Dalam kesempatan tersebut, Arief menyampaikan komitmen Indonesia untuk memperkuat hubungan bilateral dengan Malaysia, terutama dalam aspek memperkuat perdagangan komoditas pangan serta membangun mekanisme yang lebih efisien dalam mendukung rantai pasok pangan regional.
“Kami berharap ke depan kerja sama bilateral antara Indonesia dan Malaysia semakin berkembang dan saling menguntungkan, terutama di sektor pangan, dapat terus terjalin. Melalui peningkatan volume perdagangan komoditas seperti beras, bawang merah, dan produk pangan lainnya, kita dapat saling melengkapi kebutuhan pangan dalam kawasan,” tambahnya.
Arief juga mengatakan, peran para alumni UPM, khususnya Warga Negara Indonesia, sangat penting dalam mendorong terbangunnya kerja sama antardua negara serumpun.
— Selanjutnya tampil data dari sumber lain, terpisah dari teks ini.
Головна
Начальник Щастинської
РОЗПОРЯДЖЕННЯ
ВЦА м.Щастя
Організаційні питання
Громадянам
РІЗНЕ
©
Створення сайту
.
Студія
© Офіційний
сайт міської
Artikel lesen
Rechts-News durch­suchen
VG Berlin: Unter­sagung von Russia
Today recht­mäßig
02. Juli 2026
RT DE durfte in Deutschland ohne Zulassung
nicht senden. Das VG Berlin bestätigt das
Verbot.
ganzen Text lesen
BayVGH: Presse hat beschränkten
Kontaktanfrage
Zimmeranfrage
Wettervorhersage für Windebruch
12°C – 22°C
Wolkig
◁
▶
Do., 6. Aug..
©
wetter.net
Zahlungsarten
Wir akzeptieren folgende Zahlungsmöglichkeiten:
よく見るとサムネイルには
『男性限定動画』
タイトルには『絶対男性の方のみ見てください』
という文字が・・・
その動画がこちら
Selaras dengan itu, Guru Besar UPM Normaz Wana Binti Ismail mengakui dinamika global seperti perang di Ukraina, perubahan iklim, dan El Nino harus diwaspadai kaitannya dengan stabilitas pangan di Malaysia. Semangat kolaborasi dalam menciptakan ketahanan pangan di setiap negara harus terbangun.
Ia juga menekankan pada peningkatan produksi pangan dalam negeri dengan memanfaatkan teknologi dan inovasi. Menurutnya, penerapan smart farming dapat memberikan solusi terhadap peningkatan produksi di tengah tantangan ketersediaan lahan dan peningkatan populasi.
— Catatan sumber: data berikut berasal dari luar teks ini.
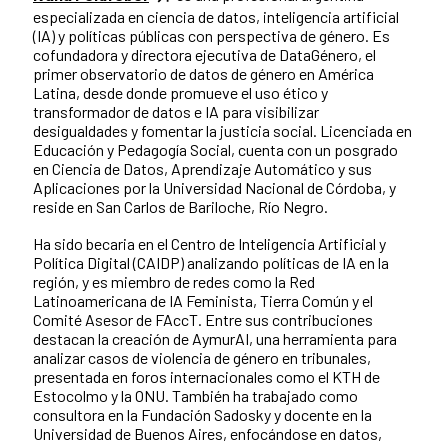
especializada en ciencia de datos, inteligencia artificial
(IA) y políticas públicas con perspectiva de género. Es
cofundadora y directora ejecutiva de DataGénero, el
primer observatorio de datos de género en América
Latina, desde donde promueve el uso ético y
transformador de datos e IA para visibilizar
desigualdades y fomentar la justicia social. Licenciada en
Educación y Pedagogía Social, cuenta con un posgrado
en Ciencia de Datos, Aprendizaje Automático y sus
Aplicaciones por la Universidad Nacional de Córdoba, y
reside en San Carlos de Bariloche, Río Negro.
Ha sido becaria en el Centro de Inteligencia Artificial y
Política Digital (CAIDP) analizando políticas de IA en la
región, y es miembro de redes como la Red
Latinoamericana de IA Feminista, Tierra Común y el
Comité Asesor de FAccT. Entre sus contribuciones
destacan la creación de AymurAI, una herramienta para
analizar casos de violencia de género en tribunales,
presentada en foros internacionales como el KTH de
Estocolmo y la ONU. También ha trabajado como
consultora en la Fundación Sadosky y docente en la
Universidad de Buenos Aires, enfocándose en datos,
Sementara itu, General Manager National Farmers Organization (NAFAS), sebuah badan usaha berbentuk koperasi yang bergerak di sektor pertanian di Malaysia, Encik Muhammad Faris mengungkapkan Malaysia mengimpor berbagai komoditas pangan dengan nilai total mencapai angka 78,7 miliar ringgit. Sementara nilai ekspor di sektor pangan sekitar 46,4 miliar ringgit. Untuk itu, pihaknya terbuka untuk membangun kerja sama dan kemitraan strategis dengan tujuan bersama mewujudkan perdagangan di sektor pangan yang saling menguntungkan.
Lebih lanjut, Kepala NFA Arief Prasetyo Adi berpandangan, ekspor dan impor pangan merupakan sesuatu yang biasa dalam perdagangan pangan. Indonesia mengimpor beberapa komoditas pangan dan pada saat yang sama juga mengekspor komoditas pangan yang memang berlebih dan menjadi produk unggulan di beberapa negara.
Khusus untuk 12 pangan pokok strategis yang diatur dalam Peraturan Presiden (Perpres) Nomor 125 tahun 2022 tentang Pengelolaan Cadangan Pangan Pemerintah, basisnya pada perhitungan neraca pangan nasional yang dilakukan oleh NFA bersama kementerian/lembaga terkait.
"Jadi produk pangan pokok strategis itu kita hitung berapa ketersediaan dan kebutuhannya. Setelah itu, kita petakan mana yang sufficient dan mana yang tidak sufficient, sehingga manakala keputusan impor dilakukan, itu telah berdasarkan perhitungan yang terukur dan tetap memperhatikan kesejahteraan petani sebagai produsen pangan," ujar Arief.
"Ini selaras dengan visi swasembada pangan Bapak Presiden Terpilih Prabowo Subianto. Beliau menggagas dalam 4 tahun sejak menerima mandat pada 20 Oktober nanti, Indonesia akan swasembada pangan kembali seperti dahulu. Artinya jika konsumsi pangan dalam negeri telah mampu dipasok dari produksi domestik, namun masih ada stok lebih, kita bisa lakukan ekspor," pungkasnya.